Ce type de données, lorsqu’il concerne des mineurs, revêt un caractère particulièrement préoccupant. L’exploitation de ces informations peut prendre des formes multiples : tentatives de hameçonnage ciblé, usurpation d’identité, ou encore escroqueries se faisant passer pour l’établissement scolaire de l’enfant. Le lien de confiance entre l’école et les familles offre un levier de manipulation redoutable pour les attaquants.
La réponse du SGEC et les obligations réglementaires
Le SGEC a indiqué avoir réagi rapidement après la détection de l’incident. Les accès ont été sécurisés, les services touchés suspendus, et un signalement a été effectué auprès du ministère de l’Éducation nationale et de la CNIL.
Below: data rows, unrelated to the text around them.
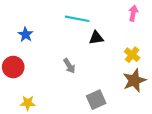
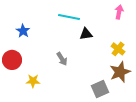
gray square: (96, 100) -> (100, 89), moved
yellow star: (28, 103) -> (33, 81), moved

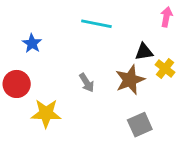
black triangle: (86, 34) -> (144, 52), moved
brown star: (120, 72) -> (130, 80), moved
yellow star: (33, 81) -> (46, 113), size x1.5

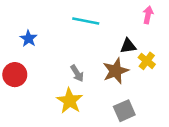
yellow star: (46, 113) -> (70, 101), moved, turned 30

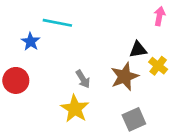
cyan line: (86, 21) -> (57, 23), moved

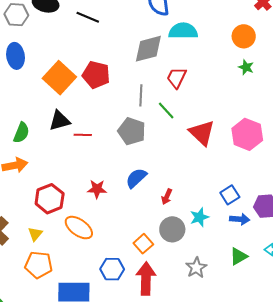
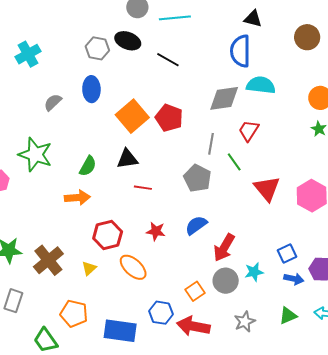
red line: (83, 135) -> (143, 188), moved
red arrow: (167, 197) -> (224, 248), size x1.8
orange pentagon: (39, 265) -> (74, 314), moved
red arrow: (146, 279) -> (193, 326), turned -88

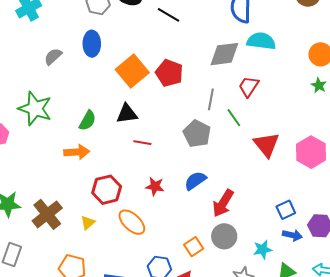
cyan star: (254, 272) -> (263, 249), moved

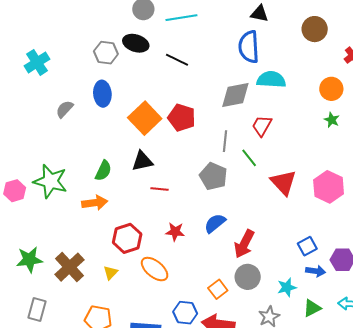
green star: (35, 109) -> (50, 181), moved

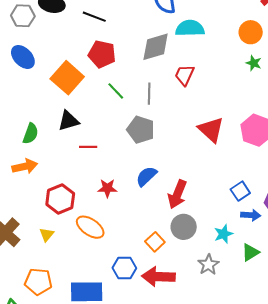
blue ellipse: (102, 94) -> (23, 57), turned -35
red pentagon: (182, 118) -> (102, 54), moved
green line: (249, 158) -> (116, 91), moved

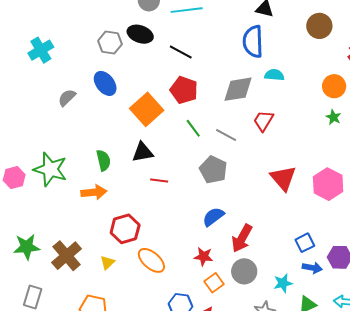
cyan semicircle: (190, 28) -> (274, 75), size x0.7
gray line: (149, 94) -> (226, 135), turned -70
green semicircle: (31, 134) -> (104, 160), turned -40
red star: (107, 188) -> (204, 257), moved

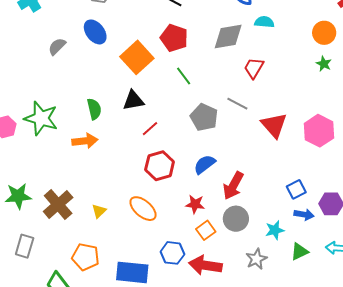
gray line: (226, 135) -> (237, 104), moved
red line: (159, 181) -> (150, 129), turned -48
red hexagon: (125, 229) -> (160, 166), moved

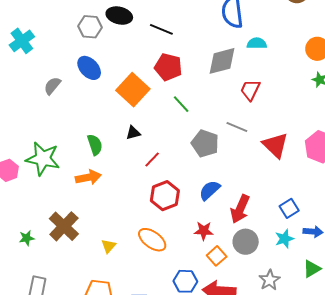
black triangle: (133, 100) -> (133, 133), size x0.7
blue square: (296, 189) -> (289, 208), moved
green star: (18, 196) -> (27, 238), size x0.6
brown cross: (58, 205) -> (64, 226), moved
cyan star: (275, 230) -> (284, 239), moved

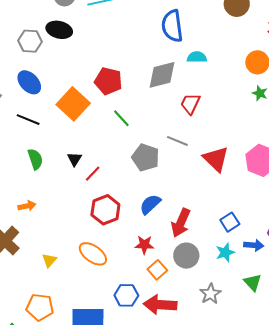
black line: (161, 29) -> (28, 120), moved
black triangle: (133, 133) -> (74, 159), moved, turned -42
orange arrow: (88, 177) -> (27, 206), moved, size x0.7
green triangle: (312, 269) -> (253, 282), turned -42

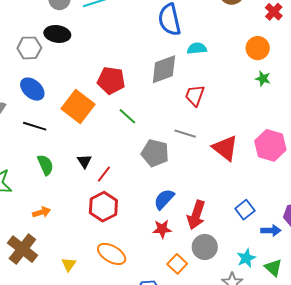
red hexagon: (105, 210) -> (103, 207), moved
red star: (144, 245) -> (162, 229), moved
cyan star: (225, 252) -> (246, 258), moved

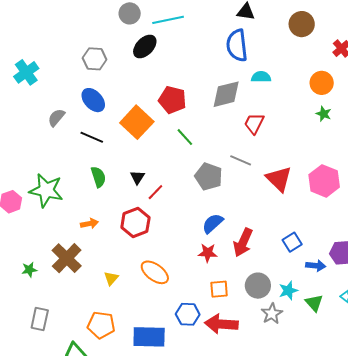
black ellipse: (57, 34) -> (145, 47), moved, turned -60
red hexagon: (103, 207) -> (135, 223), moved
gray circle: (205, 247) -> (258, 286), moved
orange square: (177, 264) -> (219, 289), turned 36

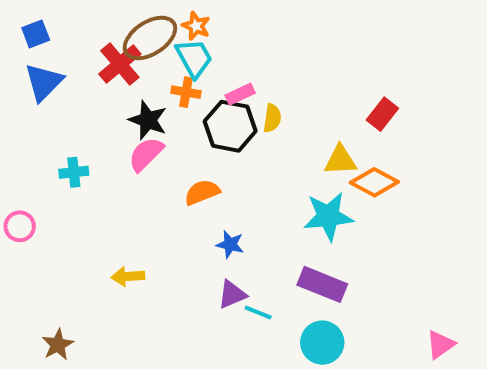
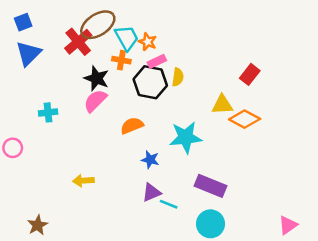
orange star: (196, 26) -> (148, 42), moved
cyan star: (328, 216) -> (186, 137), moved

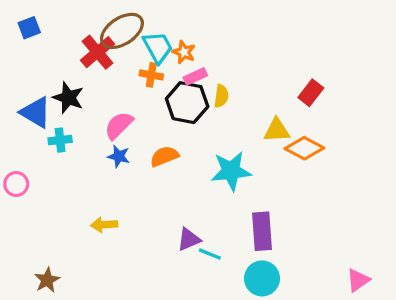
blue triangle: (28, 54) -> (36, 112), moved, turned -44
black star: (97, 78) -> (68, 98), moved
blue star: (150, 160) -> (119, 156), moved
purple rectangle: (211, 186) -> (262, 231), turned 64

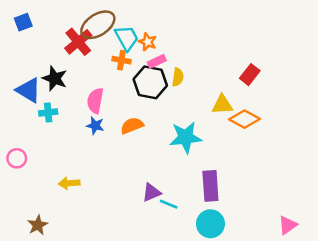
pink semicircle: (119, 125) -> (95, 101), turned -35
pink circle: (16, 184) -> (17, 158), moved
yellow arrow: (104, 225) -> (69, 183), moved

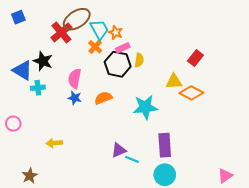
orange cross: (121, 60) -> (95, 47), turned 32

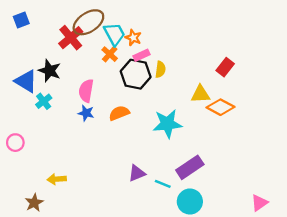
cyan cross: (38, 88) -> (44, 101), turned -32
yellow arrow: (54, 143) -> (57, 179), moved
purple rectangle: (165, 145) -> (190, 167), turned 60
cyan line: (132, 159) -> (163, 184), moved

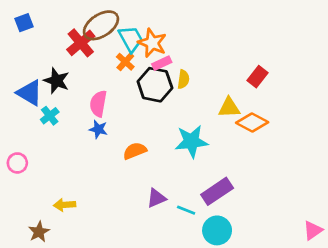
orange star: (133, 38) -> (152, 43), size x1.5
orange semicircle: (119, 113) -> (135, 151), moved
pink triangle: (259, 203) -> (313, 230), moved

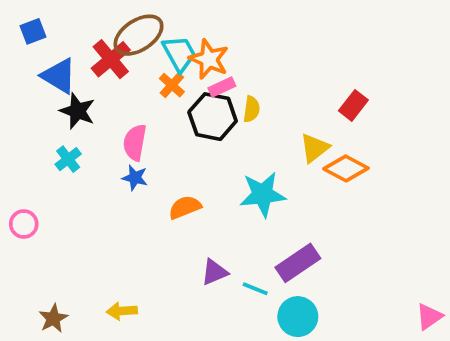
blue triangle: (29, 93) -> (59, 76), moved
yellow triangle: (229, 108) -> (314, 148), turned -35
yellow arrow: (65, 205) -> (122, 311), moved

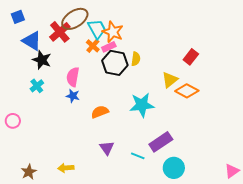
pink rectangle: (222, 87) -> (109, 47), moved
purple triangle: (214, 272) -> (107, 148), moved, turned -42
cyan circle: (298, 317) -> (174, 168), moved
L’article 33 du RGPD impose au responsable de traitement de notifier toute violation de données à l’autorité de contrôle dans un délai de 72 heures. Lorsque la violation présente un risque élevé pour les droits et libertés des personnes, l’article 34 exige leur information directe. En l’espèce, le SGEC a adressé un courrier aux familles, les invitant à modifier leurs mots de passe et à se montrer vigilantes face aux tentatives de hameçonnage.
Un signal d’alerte pour le secteur éducatif
Cette attaque rappelle que le secteur éducatif, public comme privé, constitue une cible de choix pour les cybercriminels. Les volumes de données traitées sont considérables, les systèmes d’information souvent vieillissants, et les budgets consacrés à la cybersécurité limités.
Le RGPD impose pourtant les mêmes exigences de sécurité à tous les responsables de traitement, quelle que soit leur taille ou leur secteur. L’article 32 exige des mesures techniques et organisationnelles adaptées au niveau de risque. Pour un organisme traitant les données de centaines de milliers de mineurs, le niveau d’exigence est élevé.
Les DPO du secteur éducatif doivent tirer les enseignements de cet incident : auditer les applications de gestion en place, vérifier les dispositifs de contrôle d’accès, mettre à jour les procédures de gestion des violations de données, et s’assurer que les plans de continuité d’activité prévoient ce type de scénario.
Conseils aux familles concernées
Les personnes potentiellement touchées par cette fuite doivent modifier sans attendre les mots de passe associés aux adresses électroniques compromises. Il convient de surveiller attentivement les courriels, SMS et appels téléphoniques se réclamant de l’établissement scolaire, et de ne jamais cliquer sur un lien reçu par message sans en avoir vérifié l’origine. En cas de doute, contacter directement l’école par les canaux habituels.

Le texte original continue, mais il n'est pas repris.